** Data for processing **
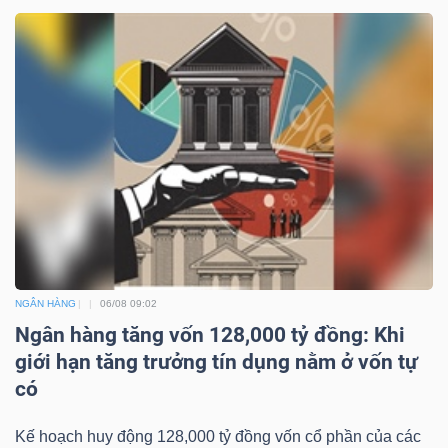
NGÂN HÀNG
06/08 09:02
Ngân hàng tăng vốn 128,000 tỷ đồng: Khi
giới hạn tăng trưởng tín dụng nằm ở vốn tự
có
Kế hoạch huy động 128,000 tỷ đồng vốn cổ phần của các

...

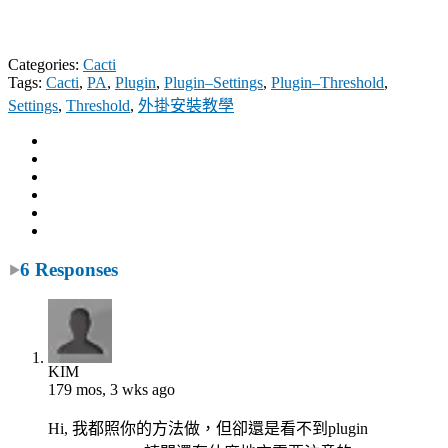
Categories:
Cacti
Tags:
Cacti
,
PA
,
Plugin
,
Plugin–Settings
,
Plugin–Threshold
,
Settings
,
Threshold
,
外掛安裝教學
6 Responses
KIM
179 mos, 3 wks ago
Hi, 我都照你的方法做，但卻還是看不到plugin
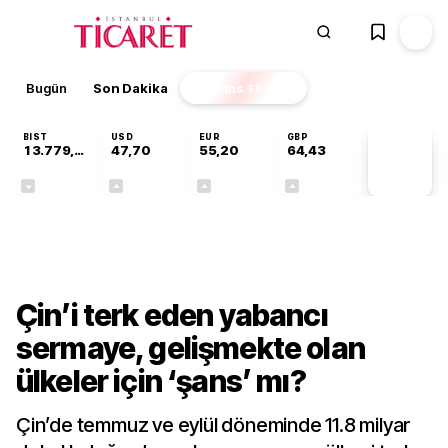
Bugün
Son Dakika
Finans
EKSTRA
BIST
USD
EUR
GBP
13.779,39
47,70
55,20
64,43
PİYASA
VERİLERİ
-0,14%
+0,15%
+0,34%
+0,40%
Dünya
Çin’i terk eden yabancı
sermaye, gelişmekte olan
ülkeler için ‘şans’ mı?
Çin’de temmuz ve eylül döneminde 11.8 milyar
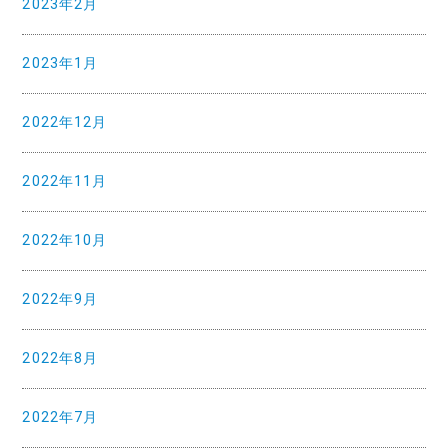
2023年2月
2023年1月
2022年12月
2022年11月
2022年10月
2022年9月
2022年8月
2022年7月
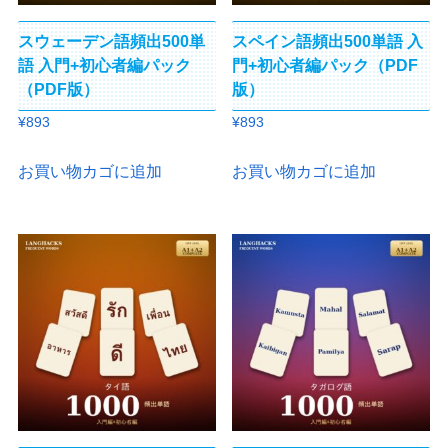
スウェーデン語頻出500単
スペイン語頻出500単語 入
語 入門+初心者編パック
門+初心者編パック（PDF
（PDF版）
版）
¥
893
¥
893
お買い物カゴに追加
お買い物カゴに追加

** What is required **
Copy out each line carrying the string "đồng" from the data.

** Exercise answer **
Ngân hàng tăng vốn 128,000 tỷ đồng: Khi
Kế hoạch huy động 128,000 tỷ đồng vốn cổ phần của các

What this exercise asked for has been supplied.